### TASK BRIEF
From the line containing "پنل اس ام اس" through the last line of the entries below, repeat each line word for word and leave out the rest.

Stored dataset items
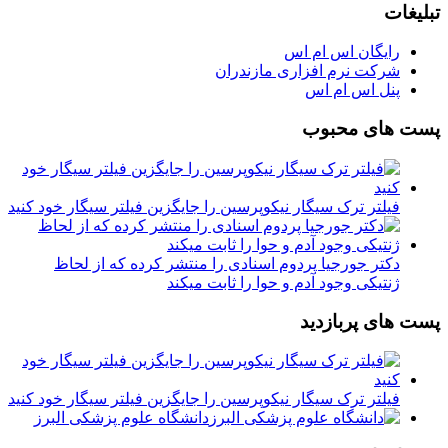
تبلیغات
رایگان اس ام اس
شرکت نرم افزاری مازندران
پنل اس ام اس
پست های محبوب
فیلتر ترک سیگار نیکوپرسین را جایگزین فیلتر سیگار خود کنید
دکتر جورجیا پردوم اسنادی را منتشر کرده که از لحاظ
ژنتیکی وجود آدم و حوا را ثابت میکند
پست های پربازدید
فیلتر ترک سیگار نیکوپرسین را جایگزین فیلتر سیگار خود کنید
دانشگاه علوم پزشکی البرز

### TASK OUTPUT
پنل اس ام اس
پست های محبوب
فیلتر ترک سیگار نیکوپرسین را جایگزین فیلتر سیگار خود کنید
دکتر جورجیا پردوم اسنادی را منتشر کرده که از لحاظ
ژنتیکی وجود آدم و حوا را ثابت میکند
پست های پربازدید
فیلتر ترک سیگار نیکوپرسین را جایگزین فیلتر سیگار خود کنید
دانشگاه علوم پزشکی البرز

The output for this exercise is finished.